## Exercise prompt
Check the records below for the word "August" and state how many lines contain it, replying with the number only.

-- -- --

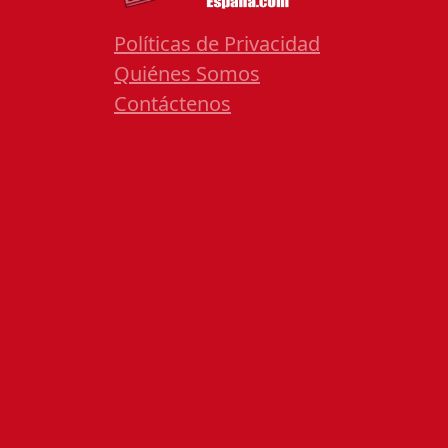
Políticas de Privacidad
Quiénes Somos
Contáctenos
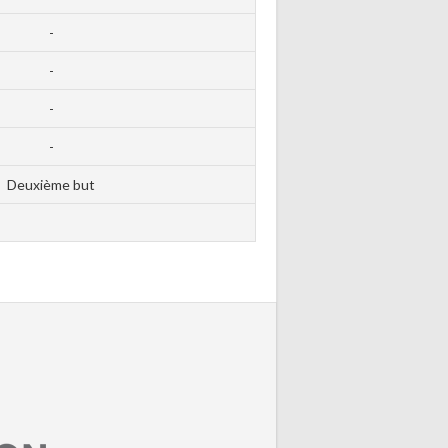
-
-
-
-
Deuxième but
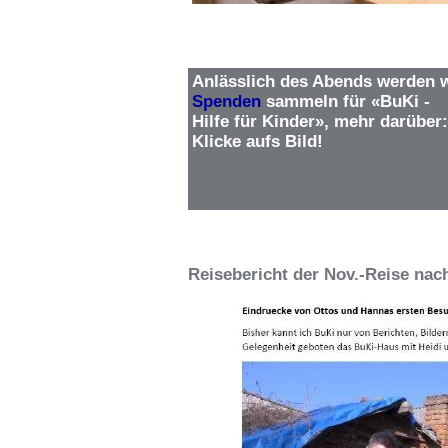
Anlässlich des Abends werden w
Spenden
sammeln für «BuKi -
Hilfe für Kinder», mehr darüber:
Klicke aufs Bild!
Reisebericht der Nov.-Reise nac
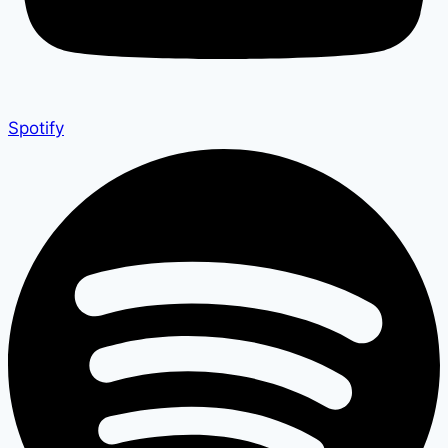
Spotify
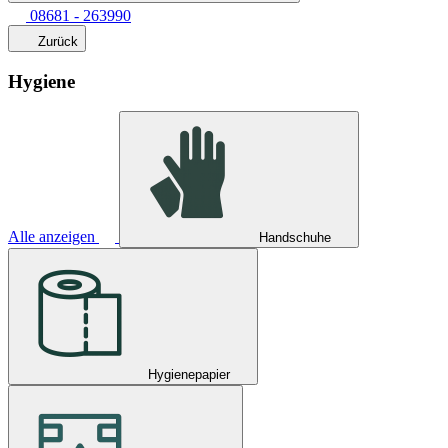
08681 - 263990
Zurück
Hygiene
Alle anzeigen
Handschuhe
Hygienepapier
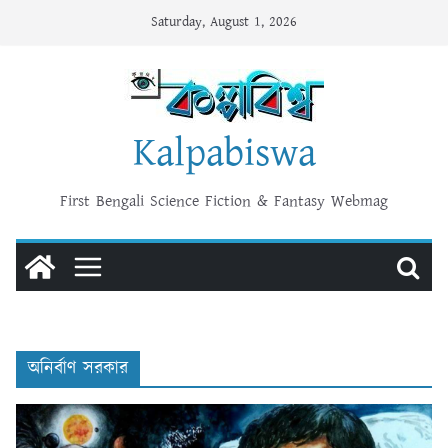
Skip
Saturday, August 1, 2026
to
content
Kalpabiswa
First Bengali Science Fiction & Fantasy Webmag
অনির্বাণ সরকার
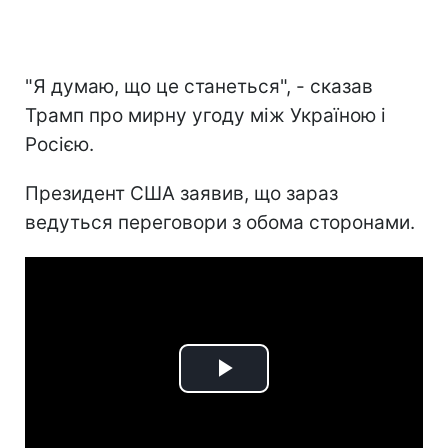
"Я думаю, що це станеться", - сказав
Трамп про мирну угоду між Україною і
Росією.
Президент США заявив, що зараз
ведуться переговори з обома сторонами.
Play
Video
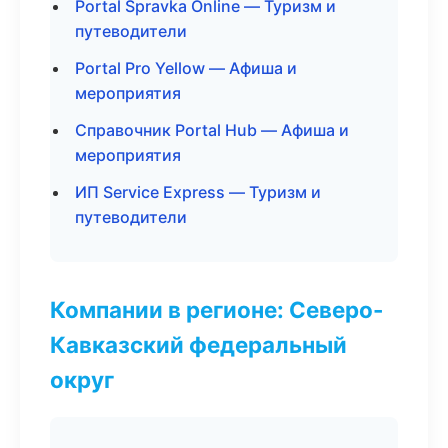
Portal Spravka Online — Туризм и
путеводители
Portal Pro Yellow — Афиша и
мероприятия
Справочник Portal Hub — Афиша и
мероприятия
ИП Service Express — Туризм и
путеводители
Компании в регионе: Северо-
Кавказский федеральный
округ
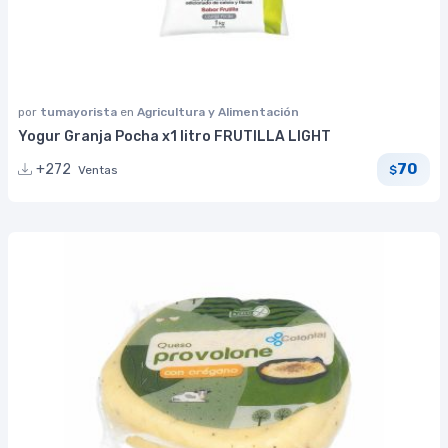
por
tumayorista
en
Agricultura y Alimentación
Yogur Granja Pocha x1 litro FRUTILLA LIGHT
70
+272
Ventas
$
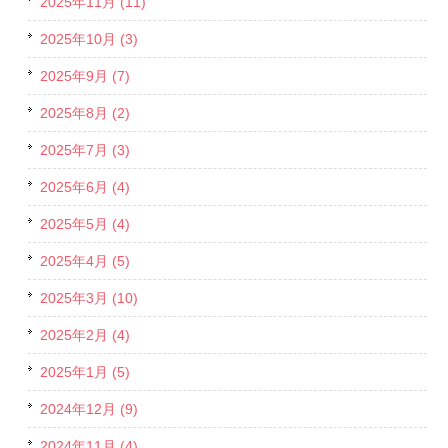
2025年11月 (11)
2025年10月 (3)
2025年9月 (7)
2025年8月 (2)
2025年7月 (3)
2025年6月 (4)
2025年5月 (4)
2025年4月 (5)
2025年3月 (10)
2025年2月 (4)
2025年1月 (5)
2024年12月 (9)
2024年11月 (4)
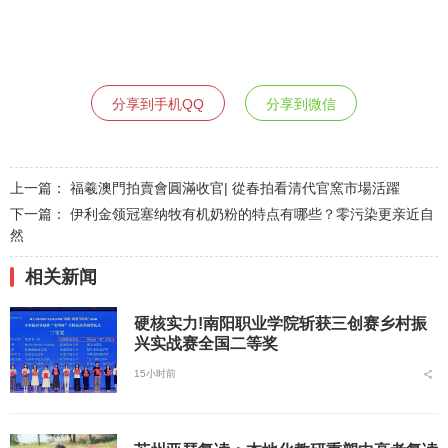
分享到手机QQ
分享到微信
上一篇：
福羲澳門拍賣會圓滿收官| 從春拍看清代官窯市場活躍
下一篇：
伊利金领冠塞纳牧有机奶粉的特点有哪些？零污染更亲近自
然
相关新闻
硬核实力!南阳职业学院斩获三创赛乡村振
兴实战赛全国二等奖
15小时前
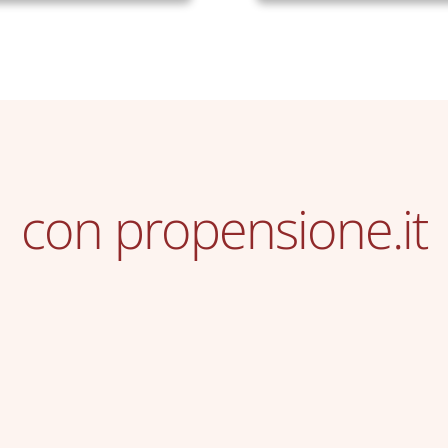
con propensione.it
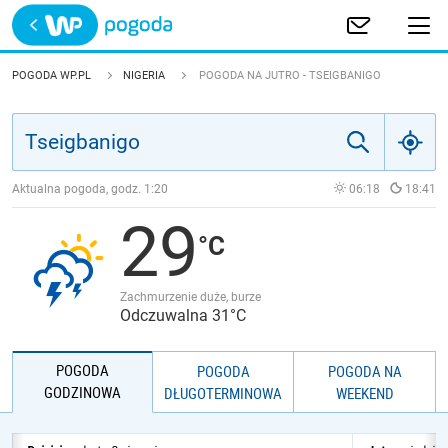
Trwa ładowanie
POLSKA
POGODA WP.PL
NIGERIA
POGODA NA JUTRO - TSEIGBANIGO
EUROPA
ŚWIAT
Aktualna pogoda, godz.
1:20
06:18
18:41
29
JAKOŚĆ POWIETRZA
Zachmurzenie duże, burze
Odczuwalna 31°C
POGODA
POGODA
POGODA NA
GODZINOWA
DŁUGOTERMINOWA
WEEKEND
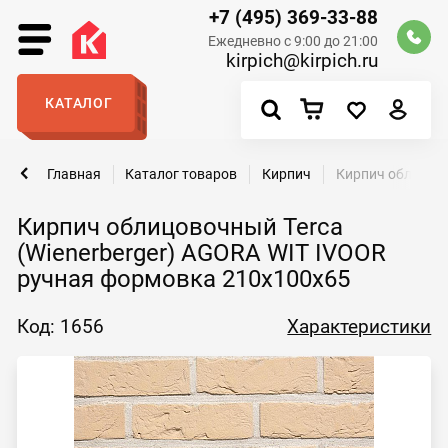
+7 (495) 369-33-88
Ежедневно с 9:00 до 21:00
kirpich@kirpich.ru
КАТАЛОГ
Главная
Каталог товаров
Кирпич
Кирпич облицово
Кирпич облицовочный Terca
(Wienerberger) AGORA WIT IVOOR
ручная формовка 210х100х65
Код: 1656
Характеристики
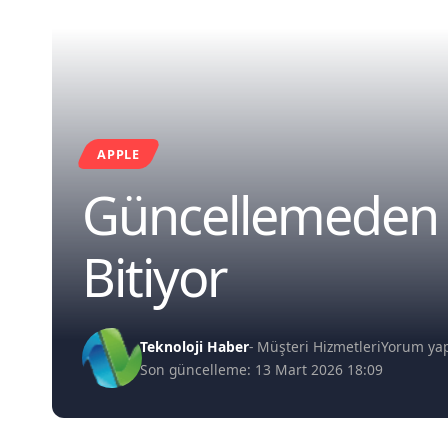
APPLE
Güncellemeden So
Bitiyor
Teknoloji Haber
- Müşteri Hizmetleri
Yorum ya
Son güncelleme: 13 Mart 2026 18:09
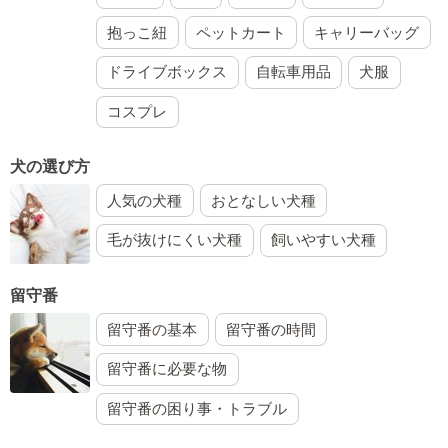
抱っこ紐
ペットカート
キャリーバッグ
ドライブボックス
自転車用品
犬服
コスプレ
犬の選び方
人気の犬種
おとなしい犬種
毛が抜けにくい犬種
飼いやすい犬種
留守番
留守番の基本
留守番の時間
留守番に必要な物
留守番の困り事・トラブル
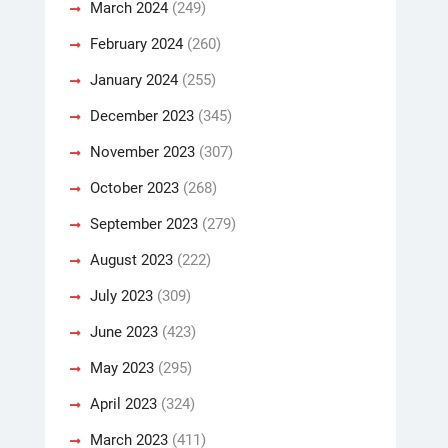
March 2024
(249)
February 2024
(260)
January 2024
(255)
December 2023
(345)
November 2023
(307)
October 2023
(268)
September 2023
(279)
August 2023
(222)
July 2023
(309)
June 2023
(423)
May 2023
(295)
April 2023
(324)
March 2023
(411)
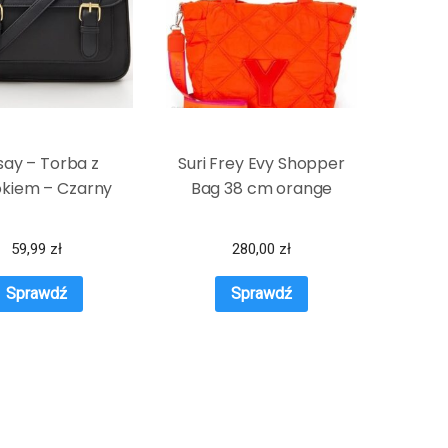
say – Torba z
Suri Frey Evy Shopper
okiem – Czarny
Bag 38 cm orange
59,99
zł
280,00
zł
Sprawdź
Sprawdź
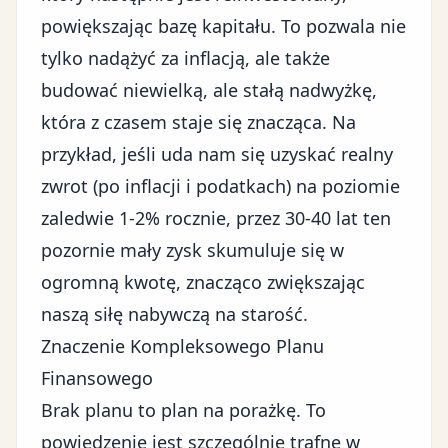
powiększając bazę kapitału. To pozwala nie
tylko nadążyć za inflacją, ale także
budować niewielką, ale stałą nadwyżkę,
która z czasem staje się znacząca. Na
przykład, jeśli uda nam się uzyskać realny
zwrot (po inflacji i podatkach) na poziomie
zaledwie 1-2% rocznie, przez 30-40 lat ten
pozornie mały zysk skumuluje się w
ogromną kwotę, znacząco zwiększając
naszą siłę nabywczą na starość.
Znaczenie Kompleksowego Planu
Finansowego
Brak planu to plan na porażkę. To
powiedzenie jest szczególnie trafne w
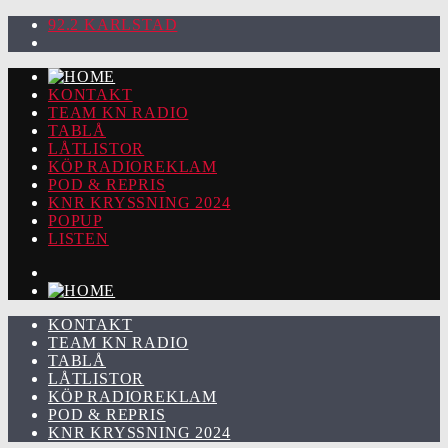
92.2 KARLSTAD
KONTAKT
TEAM KN RADIO
TABLÅ
LÅTLISTOR
KÖP RADIOREKLAM
POD & REPRIS
KNR KRYSSNING 2024
POPUP
LISTEN
KONTAKT
TEAM KN RADIO
TABLÅ
LÅTLISTOR
KÖP RADIOREKLAM
POD & REPRIS
KNR KRYSSNING 2024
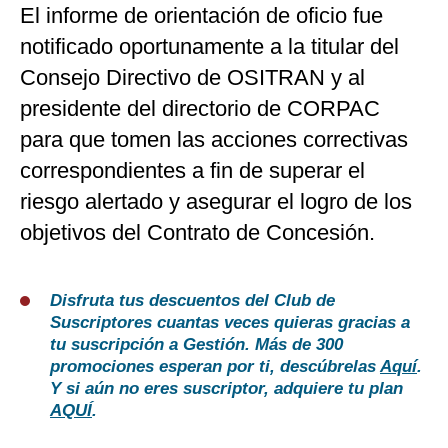
El informe de orientación de oficio fue
notificado oportunamente a la titular del
Consejo Directivo de OSITRAN y al
presidente del directorio de CORPAC
para que tomen las acciones correctivas
correspondientes a fin de superar el
riesgo alertado y asegurar el logro de los
objetivos del Contrato de Concesión.
Disfruta tus descuentos del Club de
Suscriptores cuantas veces quieras gracias a
tu suscripción a Gestión. Más de 300
promociones esperan por ti, descúbrelas
Aquí
.
Y si aún no eres suscriptor, adquiere tu plan
AQUÍ
.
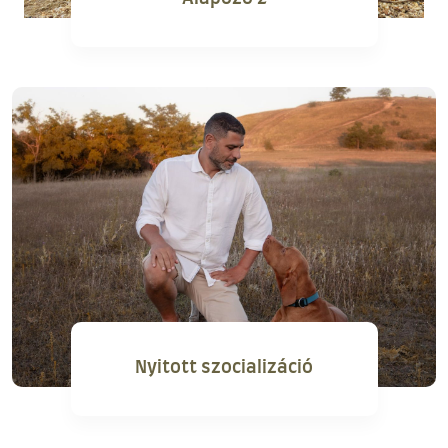
Nyitott szocializáció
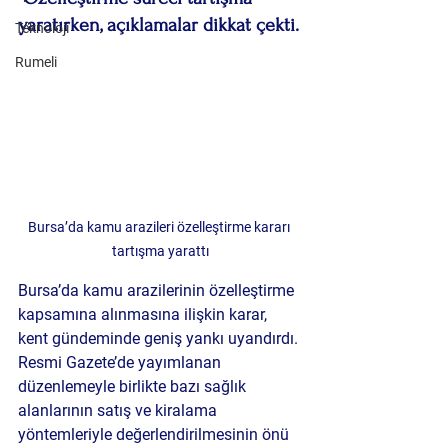
yaratırken, açıklamalar dikkat çekti.
Teknoloji
Rumeli
Bursa’da kamu arazileri özelleştirme kararı 
tartışma yarattı
Bursa’da kamu arazilerinin özelleştirme 
kapsamına alınmasına ilişkin karar, 
kent gündeminde geniş yankı uyandırdı. 
Resmi Gazete’de yayımlanan 
düzenlemeyle birlikte bazı sağlık 
alanlarının satış ve kiralama 
yöntemleriyle değerlendirilmesinin önü 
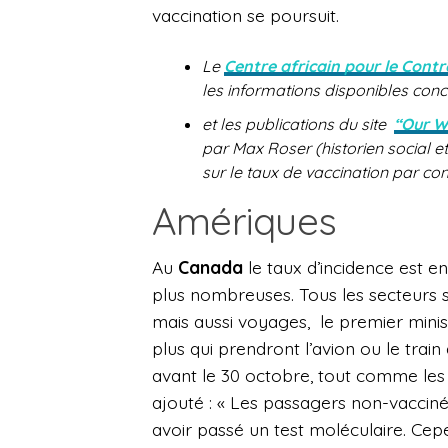
vaccination se poursuit.
Le
Centre africain pour le Contr
les informations disponibles con
et les publications du site
“Our W
par Max Roser (historien social 
sur le taux de vaccination par con
Amériques
Au
Canada
le taux d’incidence est en
plus nombreuses. Tous les secteurs so
mais aussi voyages,
le premier mini
plus qui prendront l’avion ou le trai
avant le 30 octobre, tout comme les e
ajouté : « Les passagers non-vaccin
avoir passé un test moléculaire. Cepe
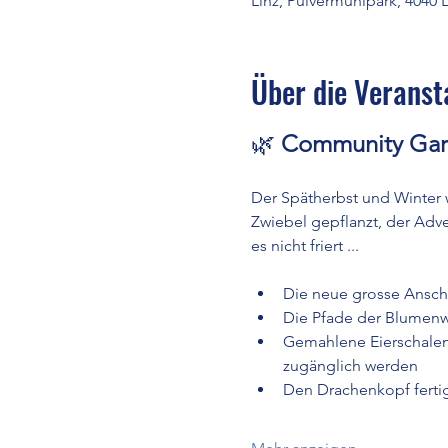
Linz, Pulvermühlpark, 4040 L
Über die Veranst
🌿 
Community Gar
Der Spätherbst und Winter 
Zwiebel gepflanzt, der Adve
es nicht friert ...
Die neue grosse Anschl
Die Pfade der Blumenwi
Gemahlene Eierschalen 
zugänglich werden
Den Drachenkopf fertig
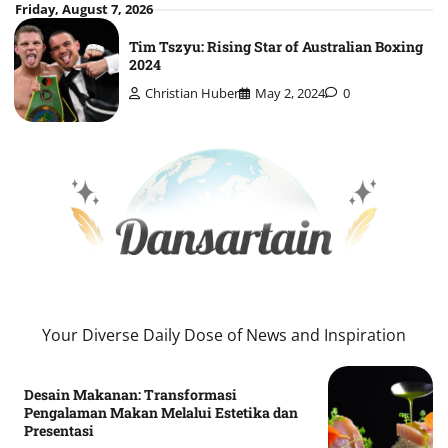
Skip
Friday, August 7, 2026
to
Tim Tszyu: Rising Star of Australian Boxing
content
2024
Christian Huber
May 2, 2024
0
Your Diverse Daily Dose of News and Inspiration
Desain Makanan: Transformasi
Pengalaman Makan Melalui Estetika dan
Presentasi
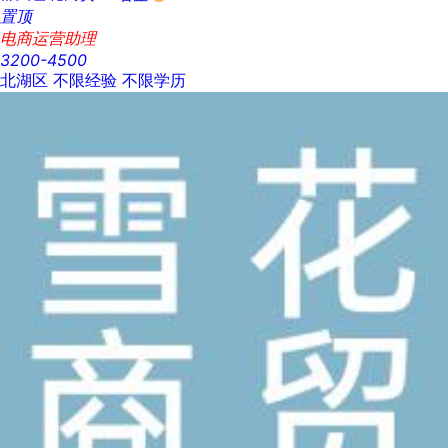
置顶
电商运营助理
3200-4500
北湖区
不限经验
不限学历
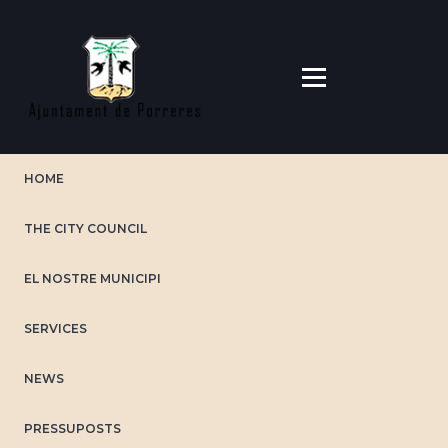
Skip
to
main
content
HOME
THE CITY COUNCIL
EL NOSTRE MUNICIPI
SERVICES
NEWS
PRESSUPOSTS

-- -- --

## Problem solution
3